= Activity =
Find the word "enerji" in the listing below, then return every line it appears in.

** Opening Source data block **

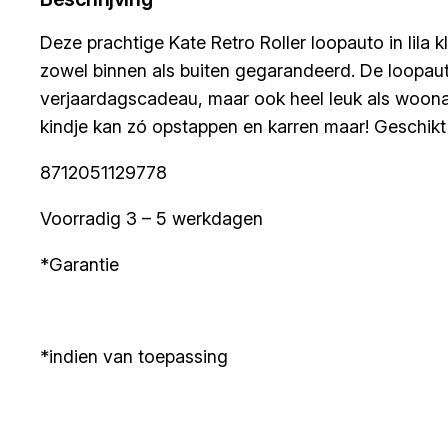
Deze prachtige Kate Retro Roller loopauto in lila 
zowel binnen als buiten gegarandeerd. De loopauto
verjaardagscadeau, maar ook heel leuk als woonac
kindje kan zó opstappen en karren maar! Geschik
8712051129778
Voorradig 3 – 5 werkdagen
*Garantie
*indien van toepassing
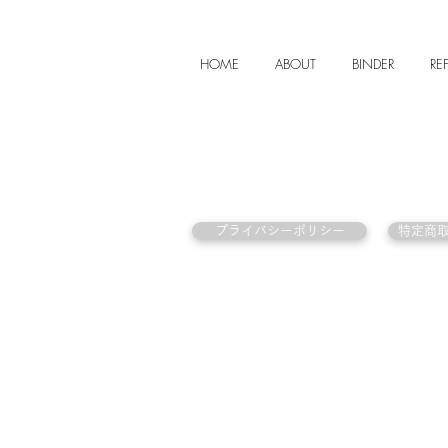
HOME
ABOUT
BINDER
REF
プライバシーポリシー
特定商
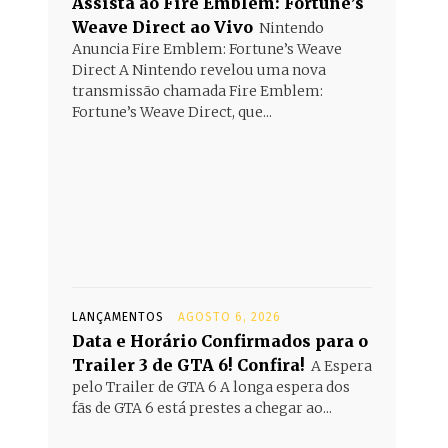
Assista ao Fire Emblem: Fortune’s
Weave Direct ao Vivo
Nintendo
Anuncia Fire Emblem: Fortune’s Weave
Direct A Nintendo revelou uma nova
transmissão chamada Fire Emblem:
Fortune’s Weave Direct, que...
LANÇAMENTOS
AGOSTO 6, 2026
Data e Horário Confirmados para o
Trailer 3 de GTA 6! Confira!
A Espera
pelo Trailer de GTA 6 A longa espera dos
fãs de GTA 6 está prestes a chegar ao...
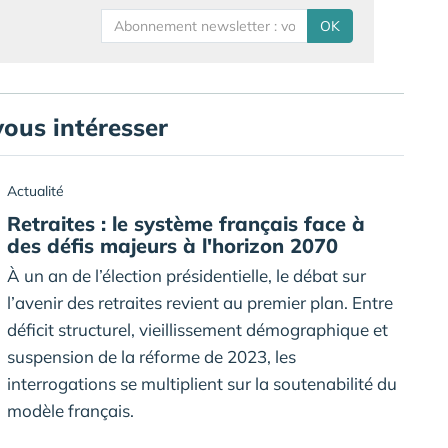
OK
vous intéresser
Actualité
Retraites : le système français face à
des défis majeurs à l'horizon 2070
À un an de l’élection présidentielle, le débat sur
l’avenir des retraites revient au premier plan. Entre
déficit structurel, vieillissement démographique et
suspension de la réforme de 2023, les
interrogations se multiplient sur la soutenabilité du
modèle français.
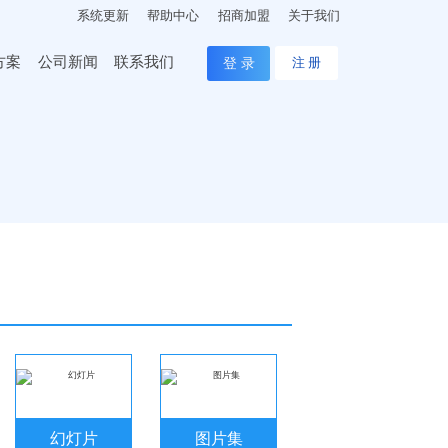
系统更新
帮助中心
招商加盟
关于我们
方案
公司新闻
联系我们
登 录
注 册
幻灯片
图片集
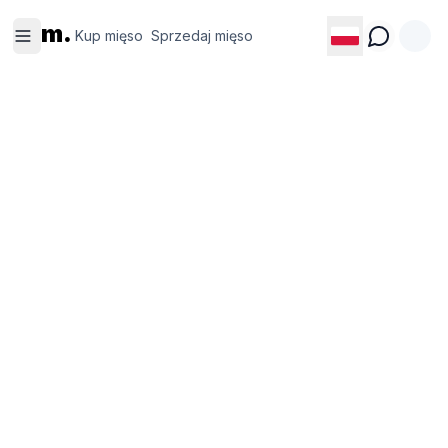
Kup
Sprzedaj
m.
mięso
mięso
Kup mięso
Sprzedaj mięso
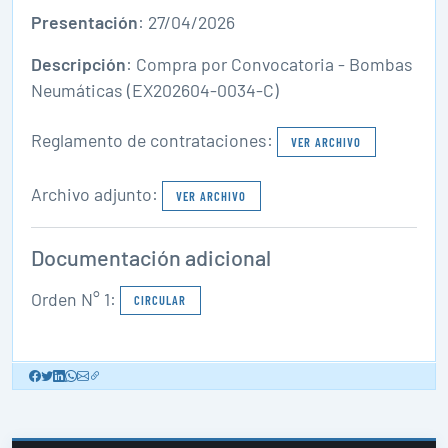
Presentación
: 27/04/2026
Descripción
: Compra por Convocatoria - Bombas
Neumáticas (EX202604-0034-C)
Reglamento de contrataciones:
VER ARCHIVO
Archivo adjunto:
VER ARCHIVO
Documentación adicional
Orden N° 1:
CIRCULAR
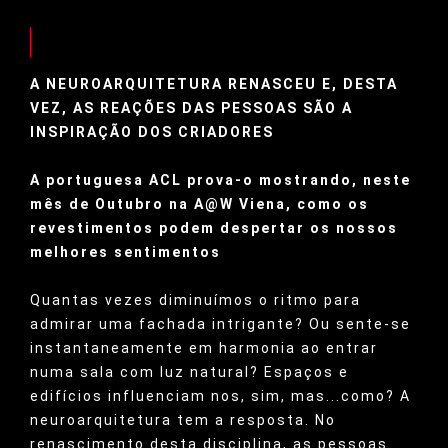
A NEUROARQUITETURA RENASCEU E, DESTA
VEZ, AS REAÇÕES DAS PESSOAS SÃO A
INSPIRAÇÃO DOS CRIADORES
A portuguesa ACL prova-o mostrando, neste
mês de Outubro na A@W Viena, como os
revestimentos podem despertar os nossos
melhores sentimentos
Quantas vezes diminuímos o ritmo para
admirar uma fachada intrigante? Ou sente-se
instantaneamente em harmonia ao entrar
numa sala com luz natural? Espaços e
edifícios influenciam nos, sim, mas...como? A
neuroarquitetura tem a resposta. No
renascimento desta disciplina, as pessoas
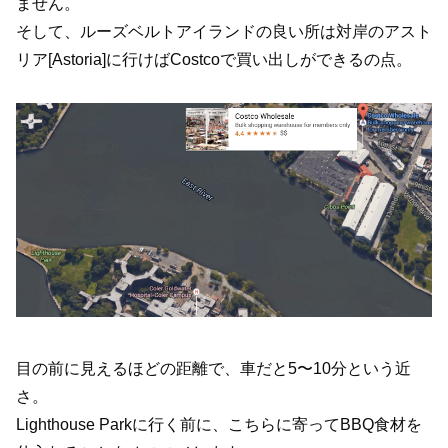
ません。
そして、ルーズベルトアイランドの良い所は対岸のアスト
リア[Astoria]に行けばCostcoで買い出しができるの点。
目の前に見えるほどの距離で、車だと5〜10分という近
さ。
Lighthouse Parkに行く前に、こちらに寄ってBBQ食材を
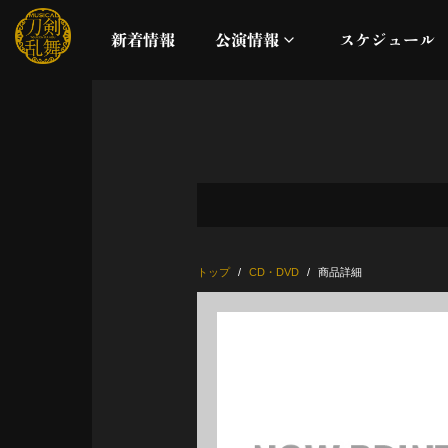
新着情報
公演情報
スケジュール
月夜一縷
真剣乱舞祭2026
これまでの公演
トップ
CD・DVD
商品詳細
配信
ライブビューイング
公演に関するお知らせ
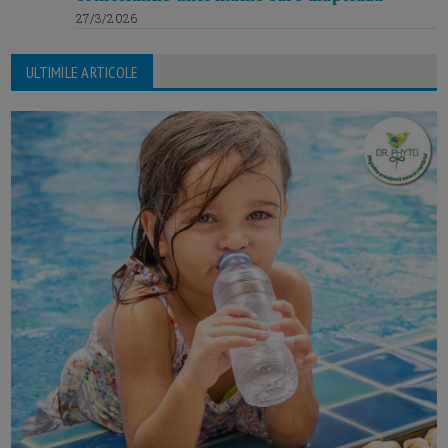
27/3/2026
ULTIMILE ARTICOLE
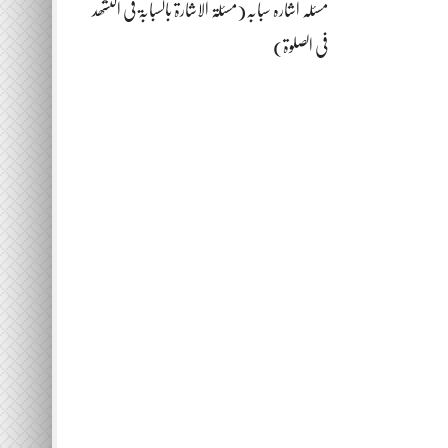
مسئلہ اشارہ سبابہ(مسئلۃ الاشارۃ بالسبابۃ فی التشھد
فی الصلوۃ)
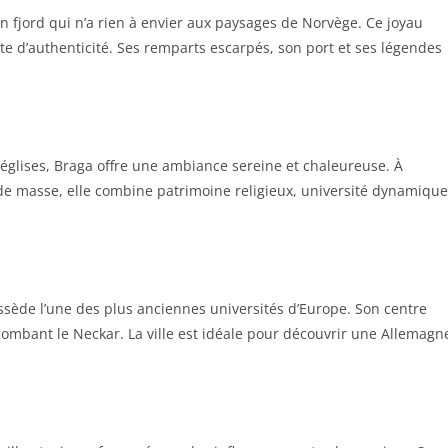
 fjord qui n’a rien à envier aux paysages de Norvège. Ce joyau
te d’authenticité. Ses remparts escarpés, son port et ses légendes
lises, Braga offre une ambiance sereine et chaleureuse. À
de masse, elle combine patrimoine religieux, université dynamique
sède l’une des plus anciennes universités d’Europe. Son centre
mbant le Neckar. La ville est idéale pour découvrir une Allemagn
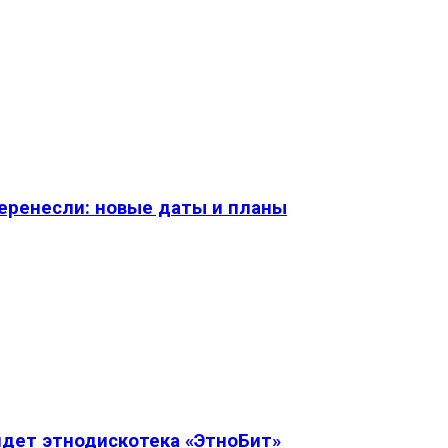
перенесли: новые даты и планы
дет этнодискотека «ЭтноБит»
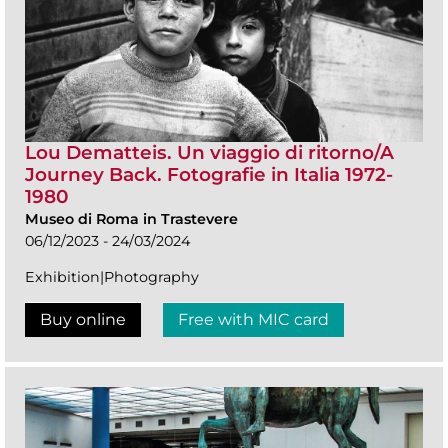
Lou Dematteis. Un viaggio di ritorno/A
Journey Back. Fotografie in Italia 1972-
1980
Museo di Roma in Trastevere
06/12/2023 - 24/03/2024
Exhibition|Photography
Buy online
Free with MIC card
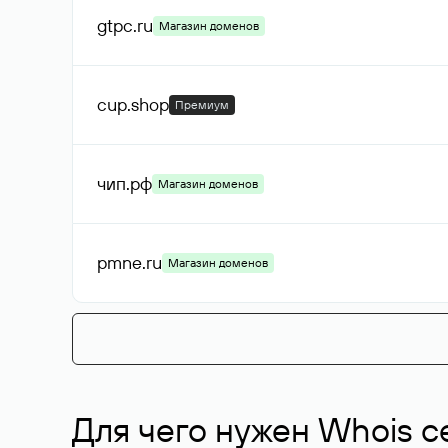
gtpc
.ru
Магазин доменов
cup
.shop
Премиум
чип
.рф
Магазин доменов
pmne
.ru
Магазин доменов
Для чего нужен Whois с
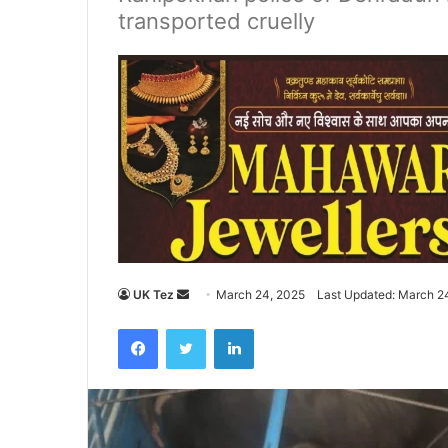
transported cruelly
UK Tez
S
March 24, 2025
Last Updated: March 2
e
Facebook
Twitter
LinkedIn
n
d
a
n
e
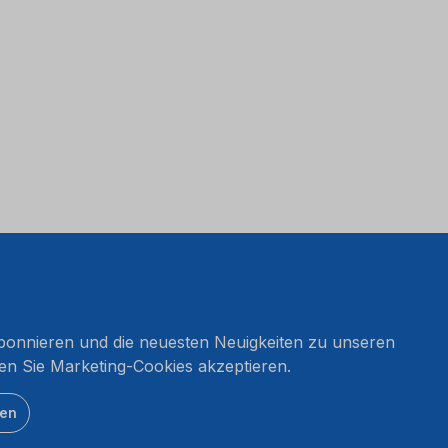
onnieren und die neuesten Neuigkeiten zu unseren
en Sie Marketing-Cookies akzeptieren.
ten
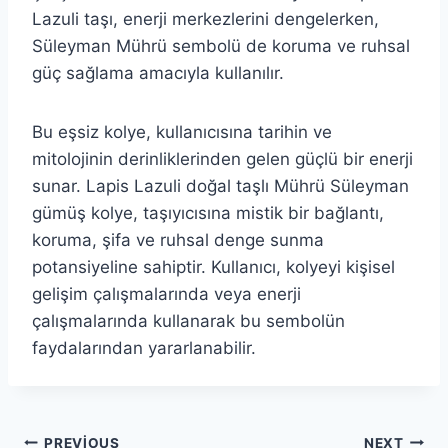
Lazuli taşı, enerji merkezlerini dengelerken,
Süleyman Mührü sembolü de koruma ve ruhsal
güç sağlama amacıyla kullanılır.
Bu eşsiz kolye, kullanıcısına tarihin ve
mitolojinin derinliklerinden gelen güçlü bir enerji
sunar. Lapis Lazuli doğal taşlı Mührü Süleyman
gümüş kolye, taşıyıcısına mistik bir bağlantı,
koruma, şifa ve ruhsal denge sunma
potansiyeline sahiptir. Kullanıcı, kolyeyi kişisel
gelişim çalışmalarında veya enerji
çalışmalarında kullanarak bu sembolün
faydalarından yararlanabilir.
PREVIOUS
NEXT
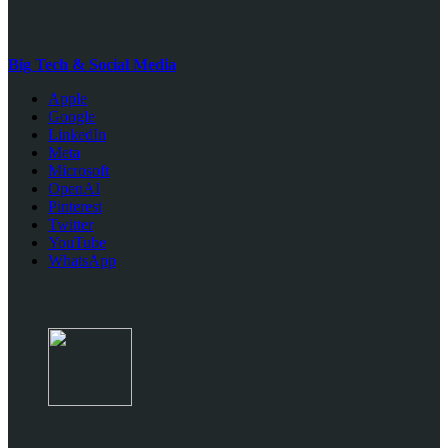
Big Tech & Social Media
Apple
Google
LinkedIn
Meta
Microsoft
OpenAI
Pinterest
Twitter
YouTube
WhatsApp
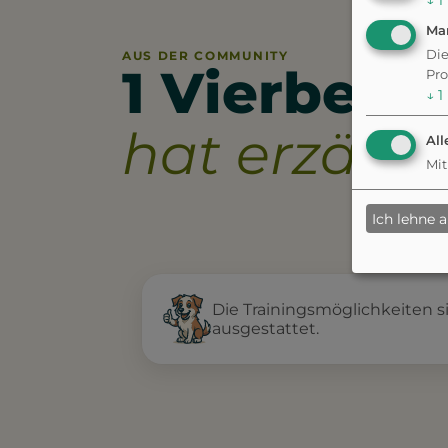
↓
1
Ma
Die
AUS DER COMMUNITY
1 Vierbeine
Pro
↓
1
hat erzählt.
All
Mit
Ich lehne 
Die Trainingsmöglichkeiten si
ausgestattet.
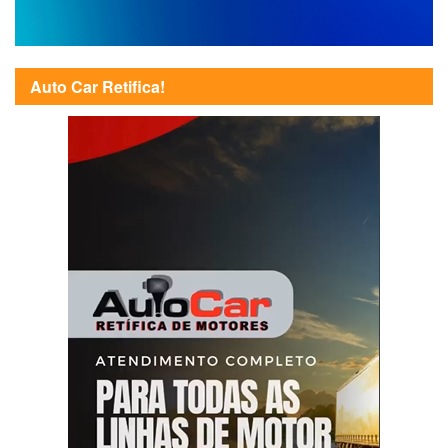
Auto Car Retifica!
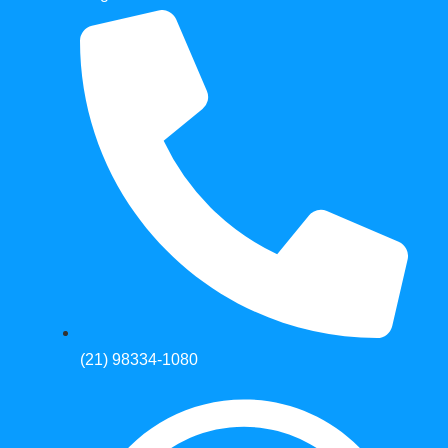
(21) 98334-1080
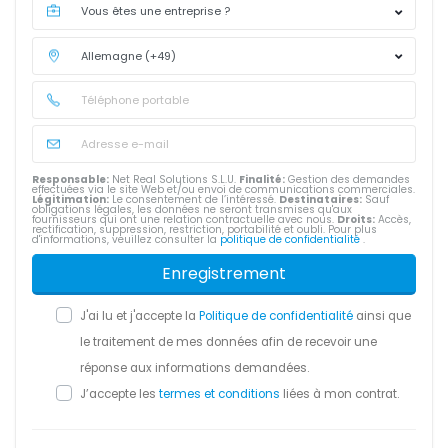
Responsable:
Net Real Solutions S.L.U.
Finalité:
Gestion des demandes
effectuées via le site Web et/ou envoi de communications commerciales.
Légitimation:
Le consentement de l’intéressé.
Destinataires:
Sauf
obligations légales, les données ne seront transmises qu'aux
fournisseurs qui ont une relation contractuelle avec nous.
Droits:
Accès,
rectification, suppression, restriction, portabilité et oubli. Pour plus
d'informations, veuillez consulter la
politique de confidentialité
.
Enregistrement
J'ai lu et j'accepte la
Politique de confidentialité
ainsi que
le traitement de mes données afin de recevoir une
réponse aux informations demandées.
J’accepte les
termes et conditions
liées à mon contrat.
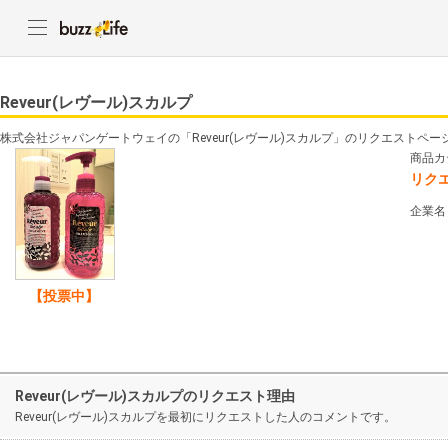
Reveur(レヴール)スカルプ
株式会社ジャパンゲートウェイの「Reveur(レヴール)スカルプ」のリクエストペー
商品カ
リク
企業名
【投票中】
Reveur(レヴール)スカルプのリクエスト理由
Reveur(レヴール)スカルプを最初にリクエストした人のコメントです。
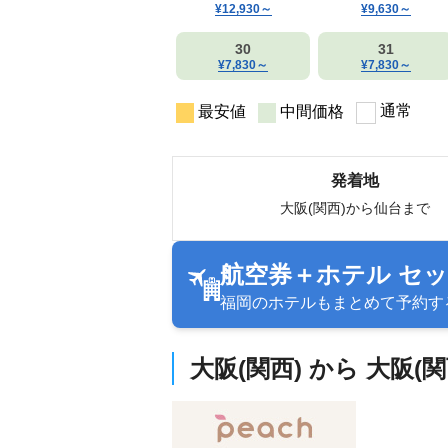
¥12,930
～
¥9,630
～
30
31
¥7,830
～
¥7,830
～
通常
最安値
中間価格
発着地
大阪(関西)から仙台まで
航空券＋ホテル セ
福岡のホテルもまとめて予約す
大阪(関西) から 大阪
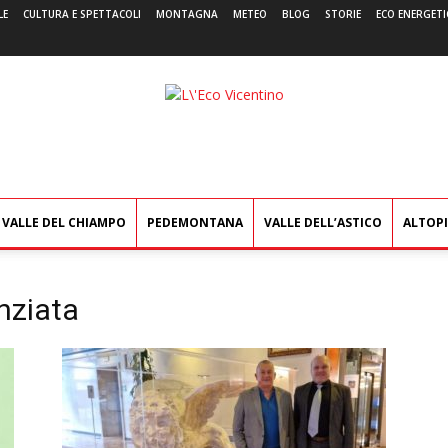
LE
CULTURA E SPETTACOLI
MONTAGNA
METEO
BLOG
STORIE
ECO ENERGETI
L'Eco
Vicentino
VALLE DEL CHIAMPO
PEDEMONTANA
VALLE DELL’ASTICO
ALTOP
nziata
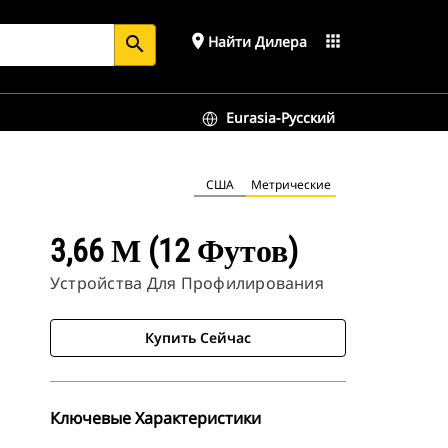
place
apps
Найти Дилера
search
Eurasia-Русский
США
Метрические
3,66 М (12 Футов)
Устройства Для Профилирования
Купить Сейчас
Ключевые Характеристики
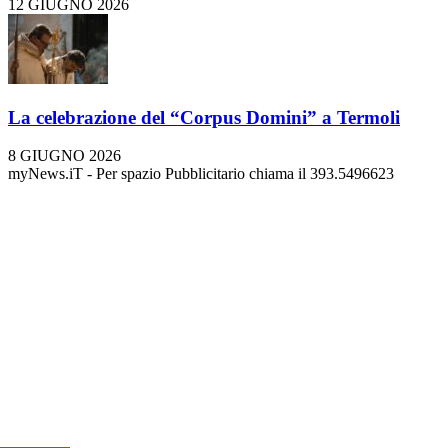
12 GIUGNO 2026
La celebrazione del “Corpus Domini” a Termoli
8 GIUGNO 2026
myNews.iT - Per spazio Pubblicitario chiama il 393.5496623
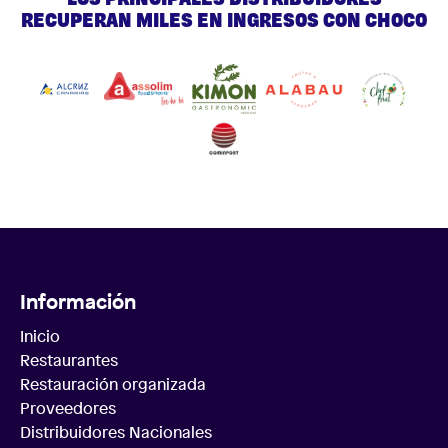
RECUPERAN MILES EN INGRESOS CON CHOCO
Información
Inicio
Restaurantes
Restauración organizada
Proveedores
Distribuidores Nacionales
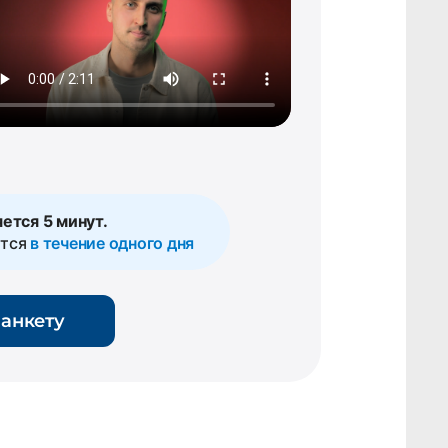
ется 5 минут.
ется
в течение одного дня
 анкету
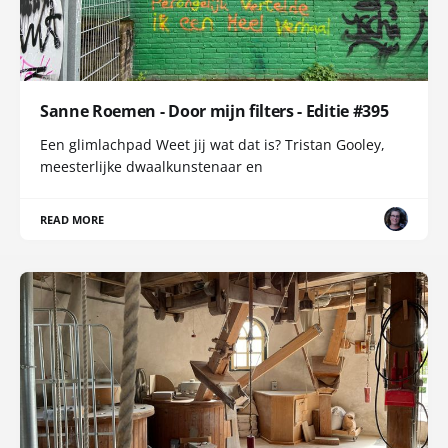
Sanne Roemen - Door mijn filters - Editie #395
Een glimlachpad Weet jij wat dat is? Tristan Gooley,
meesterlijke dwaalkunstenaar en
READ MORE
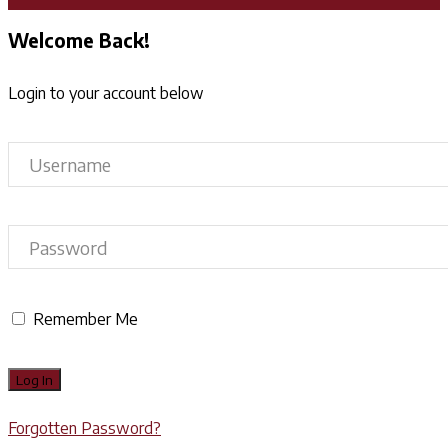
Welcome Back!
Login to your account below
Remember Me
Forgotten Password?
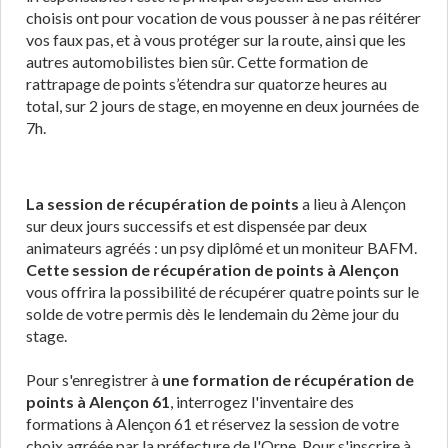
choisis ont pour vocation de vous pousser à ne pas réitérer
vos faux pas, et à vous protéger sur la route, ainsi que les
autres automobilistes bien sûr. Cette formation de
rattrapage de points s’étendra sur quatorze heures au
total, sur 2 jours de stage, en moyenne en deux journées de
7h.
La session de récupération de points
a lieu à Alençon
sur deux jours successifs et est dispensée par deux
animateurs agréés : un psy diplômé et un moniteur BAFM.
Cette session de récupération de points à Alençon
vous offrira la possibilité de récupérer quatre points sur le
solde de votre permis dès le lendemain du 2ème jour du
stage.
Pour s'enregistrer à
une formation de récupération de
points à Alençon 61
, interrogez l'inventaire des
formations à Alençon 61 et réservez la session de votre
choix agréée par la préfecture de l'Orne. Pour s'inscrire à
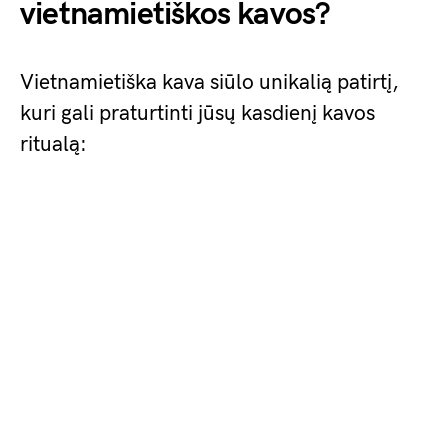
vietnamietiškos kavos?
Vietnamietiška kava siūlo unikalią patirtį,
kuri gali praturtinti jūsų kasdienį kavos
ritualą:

** Closing Source data block **

= Your solution =
Lazuli taşı, enerji merkezlerini dengelerken,
mitolojinin derinliklerinden gelen güçlü bir enerji
gelişim çalışmalarında veya enerji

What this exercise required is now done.